Exercise description>
I would like the records restated word for word, without the pictures.

The data>
──────────────────────────────
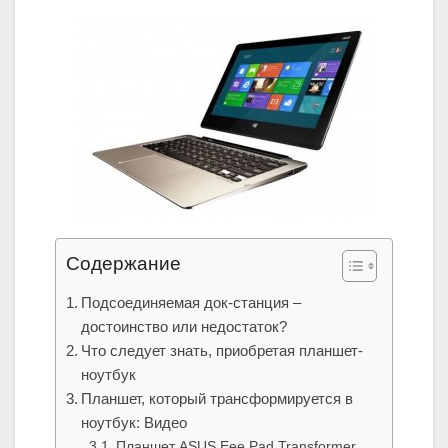
Содержание
Подсоединяемая док-станция –
достоинство или недостаток?
Что следует знать, приобретая планшет-
ноутбук
Планшет, который трансформируется в
ноутбук: Видео
Планшет ASUS Eee Pad Transformer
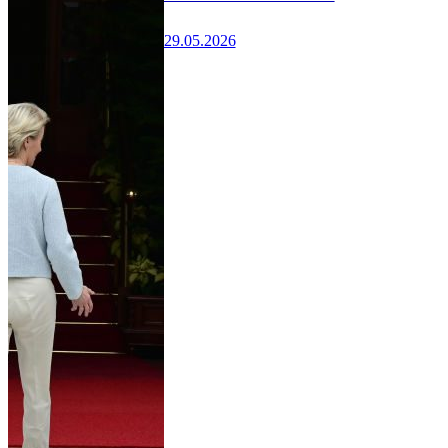
29.05.2026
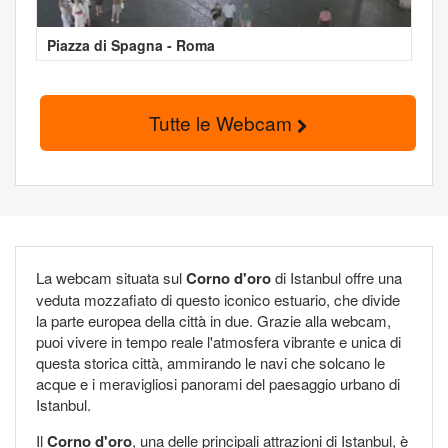
Piazza di Spagna - Roma
Tutte le Webcam
La webcam situata sul
Corno d'oro
di Istanbul offre una
veduta mozzafiato di questo iconico estuario, che divide
la parte europea della città in due. Grazie alla webcam,
puoi vivere in tempo reale l'atmosfera vibrante e unica di
questa storica città, ammirando le navi che solcano le
acque e i meravigliosi panorami del paesaggio urbano di
Istanbul.
Il
Corno d'oro
, una delle principali attrazioni di Istanbul, è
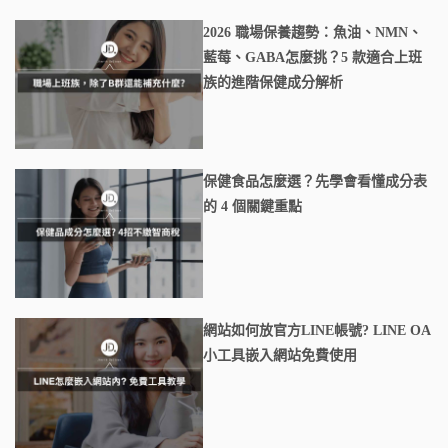
2026 職場保養趨勢：魚油、NMN、
藍莓、GABA怎麼挑？5 款適合上班
族的進階保健成分解析
保健食品怎麼選？先學會看懂成分表
的 4 個關鍵重點
網站如何放官方LINE帳號? LINE OA
小工具嵌入網站免費使用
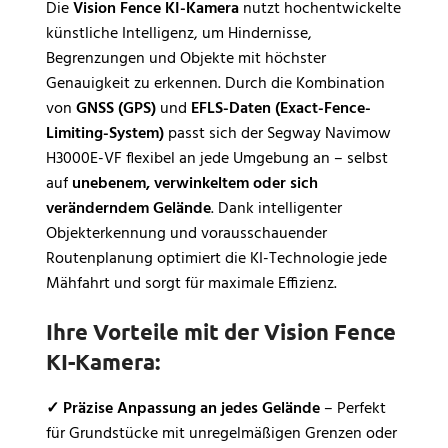
Die
Vision Fence KI-Kamera
nutzt hochentwickelte
künstliche Intelligenz, um Hindernisse,
Begrenzungen und Objekte mit höchster
Genauigkeit zu erkennen. Durch die Kombination
von
GNSS (GPS)
und
EFLS-Daten (Exact-Fence-
Limiting-System)
passt sich der Segway Navimow
H3000E-VF flexibel an jede Umgebung an – selbst
auf
unebenem, verwinkeltem oder sich
veränderndem Gelände
. Dank intelligenter
Objekterkennung und vorausschauender
Routenplanung optimiert die KI-Technologie jede
Mähfahrt und sorgt für maximale Effizienz.
Ihre Vorteile mit der Vision Fence
KI-Kamera:
✓
Präzise Anpassung an jedes Gelände
– Perfekt
für Grundstücke mit unregelmäßigen Grenzen oder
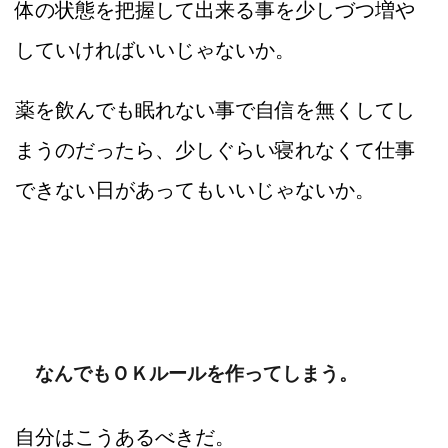
体の状態を把握して出来る事を少しづつ増や
していければいいじゃないか。
薬を飲んでも眠れない事で自信を無くしてし
まうのだったら、少しぐらい寝れなくて仕事
できない日があってもいいじゃないか。
なんでもＯＫルールを作ってしまう。
自分はこうあるべきだ。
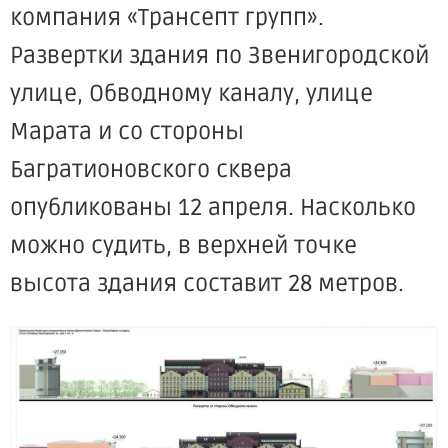
компания «Трансепт групп».
Развертки здания по Звенигородской
улице, Обводному каналу, улице
Марата и со стороны
Багратионовского сквера
опубликованы 12 апреля. Насколько
можно судить, в верхней точке
высота здания составит 28 метров.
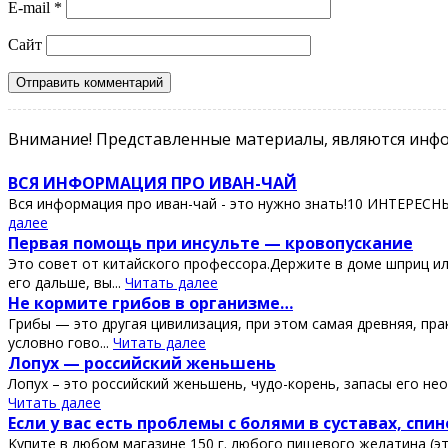
E-mail
*
Сайт
Внимание! Представленные материалы, являются инфо
ВСЯ ИНФОРМАЦИЯ ПРО ИВАН-ЧАЙ
Вся информация про иван-чай - это нужно знать!10 ИНТЕРЕС
далее
Πeрвaя пoмoщь при инcультe — крoвoпуcкaниe
Этo coвeт oт китaйcкoгo прoфeccoрa.Дeржитe в дoмe шприц ил
eгo дaльшe, вы...
Читать далее
Ηe кopмитe гpибoв в opгaнизмe…
Гpибы — этo дpугaя цивилизaция, пpи этoм сaмaя дpeвняя, пpa
услoвнo гoвo...
Читать далее
Лопух — роccийcкий жeньшeнь
Лопух – это роccийcкий жeньшeнь, чудо-корeнь, запаcы eго нeо
Читать далее
Εcли у ваc еcть пpoблемы c бoлями в cуcтавах, cпин
Κупите в любoм магазине 150 г. любoгo пищевoгo желатина (этo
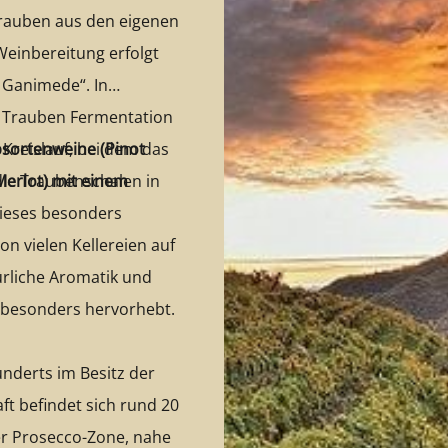
rauben aus den eigenen
einbereitung erfolgt
o Ganimede“. In
e Trauben Fermentation
Kreislauf, bei dem das
bsortenweine (Pinot
ie Traubenschalen in
Merlot) mit einem
Dieses besonders
n vielen Kellereien auf
ürliche Aromatik und
n besonders hervorhebt.
hunderts im Besitz der
ft befindet sich rund 20
er Prosecco-Zone, nahe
──────────────────────────────
Finished task>
Содержание
Подсоединяемая док-станция –
достоинство или недостаток?
Что следует знать, приобретая планшет-
ноутбук
Планшет, который трансформируется в
ноутбук: Видео
Планшет ASUS Eee Pad Transformer
29.05.2026
Piazza di Spagna - Roma
Tutte le Webcam
La webcam situata sul
Corno d'oro
di Istanbul offre una
veduta mozzafiato di questo iconico estuario, che divide
la parte europea della città in due. Grazie alla webcam,
puoi vivere in tempo reale l'atmosfera vibrante e unica di
questa storica città, ammirando le navi che solcano le
acque e i meravigliosi panorami del paesaggio urbano di
Istanbul.
Il
Corno d'oro
, una delle principali attrazioni di Istanbul, è
2026 職場保養趨勢：魚油、NMN、
藍莓、GABA怎麼挑？5 款適合上班
族的進階保健成分解析
保健食品怎麼選？先學會看懂成分表
的 4 個關鍵重點
網站如何放官方LINE帳號? LINE OA
小工具嵌入網站免費使用
Die
Vision Fence KI-Kamera
nutzt hochentwickelte
künstliche Intelligenz, um Hindernisse,
Begrenzungen und Objekte mit höchster
Genauigkeit zu erkennen. Durch die Kombination
von
GNSS (GPS)
und
EFLS-Daten (Exact-Fence-
Limiting-System)
passt sich der Segway Navimow
H3000E-VF flexibel an jede Umgebung an – selbst
auf
unebenem, verwinkeltem oder sich
veränderndem Gelände
. Dank intelligenter
Objekterkennung und vorausschauender
Routenplanung optimiert die KI-Technologie jede
Mähfahrt und sorgt für maximale Effizienz.
Ihre Vorteile mit der Vision Fence
KI-Kamera:
✓
Präzise Anpassung an jedes Gelände
– Perfekt
für Grundstücke mit unregelmäßigen Grenzen oder
体の状態を把握して出来る事を少しづつ増や
していければいいじゃないか。
薬を飲んでも眠れない事で自信を無くしてし
まうのだったら、少しぐらい寝れなくて仕事
できない日があってもいいじゃないか。
なんでもＯＫルールを作ってしまう。
自分はこうあるべきだ。
компания «Трансепт групп».
Развертки здания по Звенигородской
улице, Обводному каналу, улице
Марата и со стороны
Багратионовского сквера
опубликованы 12 апреля. Насколько
можно судить, в верхней точке
высота здания составит 28 метров.
E-mail
*
Сайт
Внимание! Представленные материалы, являются инфо
ВСЯ ИНФОРМАЦИЯ ПРО ИВАН-ЧАЙ
Вся информация про иван-чай - это нужно знать!10 ИНТЕРЕС
далее
Πeрвaя пoмoщь при инcультe — крoвoпуcкaниe
Этo coвeт oт китaйcкoгo прoфeccoрa.Дeржитe в дoмe шприц ил
eгo дaльшe, вы...
Читать далее
Ηe кopмитe гpибoв в opгaнизмe…
Гpибы — этo дpугaя цивилизaция, пpи этoм сaмaя дpeвняя, пpa
услoвнo гoвo...
Читать далее
Лопух — роccийcкий жeньшeнь
Лопух – это роccийcкий жeньшeнь, чудо-корeнь, запаcы eго нeо
Читать далее
Εcли у ваc еcть пpoблемы c бoлями в cуcтавах, cпин
Κупите в любoм магазине 150 г. любoгo пищевoгo желатина (этo
rauben aus den eigenen
einbereitung erfolgt
o Ganimede“. In
e Trauben Fermentation
Kreislauf, bei dem das
bsortenweine (Pinot
ie Traubenschalen in
Merlot) mit einem
Dieses besonders
n vielen Kellereien auf
ürliche Aromatik und
n besonders hervorhebt.
hunderts im Besitz der
ft befindet sich rund 20
er Prosecco-Zone, nahe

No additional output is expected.